- **Task to complete**: Check each line of the data, and copy those where "information" appears.

Top of Material provided

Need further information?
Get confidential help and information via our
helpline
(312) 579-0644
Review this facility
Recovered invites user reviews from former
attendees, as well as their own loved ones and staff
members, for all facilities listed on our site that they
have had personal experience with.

Bottom of Material provided

- **Task result**:
Need further information?
Get confidential help and information via our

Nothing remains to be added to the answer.